I have read through this article, I do not understand what it meant ah


@anonymous: if you follow the link and read the full report, it says: "We therefore opted for a prospective matched cluster comparison with pre-intervention/post-intervention data from the young people in 27 intervention sites and 27 comparison sites matched by region, local deprivation, teenage pregnancy rates, area (urban, rural, or seaside) and sector (voluntary or statutory). In comparison sites, we recruited from youth service providers that had bid and were shortlisted for, but did not receive, YPDP funds, as well as pupil referral units providing education to young people not attending mainstream schools (which in YPDP sites were referrers to the programme). Youth service providers in comparison sites also worked in deprived areas with high rates of teenage pregnancy and had failed to be selected for YPDP primarily on the basis of quality of tender.
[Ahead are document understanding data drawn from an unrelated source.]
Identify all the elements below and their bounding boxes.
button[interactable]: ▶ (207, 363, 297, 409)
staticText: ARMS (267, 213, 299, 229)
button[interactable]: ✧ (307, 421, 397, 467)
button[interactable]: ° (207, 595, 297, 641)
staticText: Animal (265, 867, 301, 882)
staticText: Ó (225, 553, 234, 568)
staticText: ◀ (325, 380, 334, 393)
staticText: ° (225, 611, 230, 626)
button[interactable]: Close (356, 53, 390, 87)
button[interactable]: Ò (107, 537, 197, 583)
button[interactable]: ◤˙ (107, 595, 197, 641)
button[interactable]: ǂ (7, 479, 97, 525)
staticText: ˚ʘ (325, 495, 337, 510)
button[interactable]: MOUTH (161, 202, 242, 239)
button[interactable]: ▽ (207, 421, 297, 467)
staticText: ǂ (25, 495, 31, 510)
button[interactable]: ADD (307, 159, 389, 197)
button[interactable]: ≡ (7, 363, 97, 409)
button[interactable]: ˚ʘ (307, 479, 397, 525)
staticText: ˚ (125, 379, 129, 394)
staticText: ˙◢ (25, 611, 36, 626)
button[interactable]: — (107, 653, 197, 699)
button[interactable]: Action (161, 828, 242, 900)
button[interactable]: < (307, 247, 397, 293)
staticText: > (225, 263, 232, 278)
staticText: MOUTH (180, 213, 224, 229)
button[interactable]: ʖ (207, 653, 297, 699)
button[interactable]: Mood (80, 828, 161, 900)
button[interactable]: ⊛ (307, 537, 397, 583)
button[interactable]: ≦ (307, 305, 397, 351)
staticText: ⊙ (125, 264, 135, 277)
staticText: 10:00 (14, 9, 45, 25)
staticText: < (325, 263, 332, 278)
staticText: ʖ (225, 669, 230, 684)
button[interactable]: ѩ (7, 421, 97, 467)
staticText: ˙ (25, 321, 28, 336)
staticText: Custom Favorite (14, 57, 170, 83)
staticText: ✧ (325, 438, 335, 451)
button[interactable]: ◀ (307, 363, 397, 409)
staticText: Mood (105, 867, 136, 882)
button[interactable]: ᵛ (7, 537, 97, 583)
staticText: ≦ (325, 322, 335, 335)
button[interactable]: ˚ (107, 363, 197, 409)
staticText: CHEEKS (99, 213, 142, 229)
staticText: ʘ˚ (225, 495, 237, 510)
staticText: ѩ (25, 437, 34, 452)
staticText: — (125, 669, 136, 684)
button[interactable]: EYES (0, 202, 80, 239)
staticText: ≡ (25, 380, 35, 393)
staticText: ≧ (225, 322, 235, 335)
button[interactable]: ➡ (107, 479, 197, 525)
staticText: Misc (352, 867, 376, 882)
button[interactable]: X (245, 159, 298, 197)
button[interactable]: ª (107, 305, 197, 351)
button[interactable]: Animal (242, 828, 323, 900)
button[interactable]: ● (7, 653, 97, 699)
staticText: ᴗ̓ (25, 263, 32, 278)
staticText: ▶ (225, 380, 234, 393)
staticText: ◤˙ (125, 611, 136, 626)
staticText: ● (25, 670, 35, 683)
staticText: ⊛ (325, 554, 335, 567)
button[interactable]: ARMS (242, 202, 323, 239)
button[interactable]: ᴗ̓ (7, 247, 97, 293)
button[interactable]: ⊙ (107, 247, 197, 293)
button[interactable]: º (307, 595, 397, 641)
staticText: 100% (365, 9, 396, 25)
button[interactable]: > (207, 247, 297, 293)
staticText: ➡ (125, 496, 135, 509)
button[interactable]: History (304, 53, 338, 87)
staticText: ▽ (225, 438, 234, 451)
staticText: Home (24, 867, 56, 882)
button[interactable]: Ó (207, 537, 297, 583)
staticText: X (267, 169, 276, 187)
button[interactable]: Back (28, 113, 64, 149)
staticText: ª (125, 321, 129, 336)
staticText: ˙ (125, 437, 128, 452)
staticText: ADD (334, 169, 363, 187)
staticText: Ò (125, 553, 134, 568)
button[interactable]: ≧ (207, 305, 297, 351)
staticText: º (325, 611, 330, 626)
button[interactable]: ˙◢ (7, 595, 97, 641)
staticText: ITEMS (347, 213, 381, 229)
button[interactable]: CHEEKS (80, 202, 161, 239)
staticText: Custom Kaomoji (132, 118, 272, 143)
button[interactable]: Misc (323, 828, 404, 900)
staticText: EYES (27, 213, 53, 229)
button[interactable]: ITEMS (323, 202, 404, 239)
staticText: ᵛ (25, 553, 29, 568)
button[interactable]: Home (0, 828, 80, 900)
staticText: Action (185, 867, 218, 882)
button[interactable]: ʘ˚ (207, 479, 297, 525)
We recruited young people at these sites by asking workers to identify young people aged 13-15 who were at risk of teenage pregnancy, substance misuse, or exclusion from school (that is, as for the YPDP), although in practice field workers sometimes asked workers to identify "vulnerable" young people. We thus aimed to recruit young people in comparison sites who might have been referred to the YPDP had it been delivered in their area."

thank you.

good tips

A story around campus has it taht a student once sent a telegram to his parents reading: "Mom - flunked all courses. Kicked out of school. Prepare Pop."Two days later he received a response: "Pop prepared. Prepare yourself."